Geçen gün bir yükseltme toplantısındaydım. Birisi bir adayın önünü kesme girişimi başlattı - “Ama arkadaş tecrübesiz, henüz yetişiyor, hele bir pişsin...” Baktım diğeri de kendi adayına destek çıkıyor – “Doğru söylüyorsun ama biz de tecrübeyi nasıl kazandık bir hatırlasana..” Konuşma bu eksen etrafında sürüp gitti.

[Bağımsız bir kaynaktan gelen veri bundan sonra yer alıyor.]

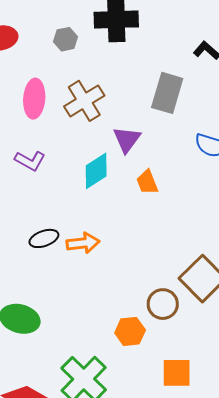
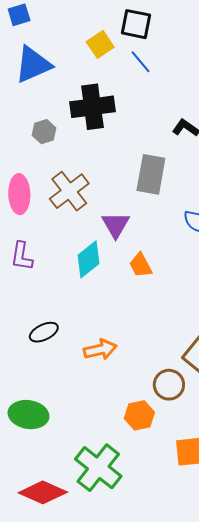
purple L-shape: (30, 161) -> (22, 256), turned 76
orange arrow: (83, 243) -> (100, 350), moved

Bu konuşmaları dinlerken uyanık tüccarın yakaladığı kurbanına yaptığı teklif aklıma geldi – “Gel beraber iş yapalım, kazancını fifty – fifty kırışırız; sen tecrübeyi alırsın, ben parayı alırım.”

“Akıl baştadır, yaşta değil,” diye öğretilir ama öbür yandan bir “Tecrübe aşağı,  tecrübe yukarı,” lafıdır sürüp gider.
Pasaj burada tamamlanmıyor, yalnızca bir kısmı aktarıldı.